Despite enjoying a boosted profile thanks in part to a supposed copycat performer on last year's Britain's Got Talent, Frisky & Mannish are hard to describe succinctly. "Pop songs with a twist" was the best I could manage outside the venue when a curious attendee asked, but this duo absolutely needs to be seen to be understood, and there really aren't many better ways to spend an hour at this or any other Fringe.
There is a pre-requisite though: you should probably have a(n un)healthy interest in pop music, or at the very least have heard a lot of it; if not, some of the hysterically inventive set pieces of the evening may well pass you by. That seems to happen in ‘Pop Centre Plus', when an extended sequence focusing on Cheryl Cole's mimed X Factor performance of her (#1 but largely forgotten) single Promise This is met with far less laughter than it deserves. Although the incredibly talented pair is chiefly concerned with and interested in the most plastic pop, this muted reaction suggests that they might almost, somehow, be a little niche.

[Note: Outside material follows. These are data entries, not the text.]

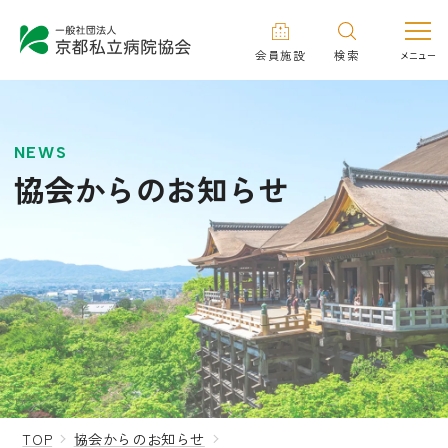
会員施設
検索
NEWS
協会からのお知らせ
TOP
協会からのお知らせ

Other numbers go over fantastically well, among them a grime re-working of Carpenters' Top of the World and a riotously enjoyable Bee Gees-ified version of Rihanna's Rude Boy. Across the hour, there is audience participation, pop groups are formed, named and photographed, and everyone is sent out happy by some nursery rhymes done in the style of Girls Aloud. While anyone can and most likely will enjoy the show, those who have built up a lifetime's worth of heretofore useless pop knowledge might well find themselves exploding with joy.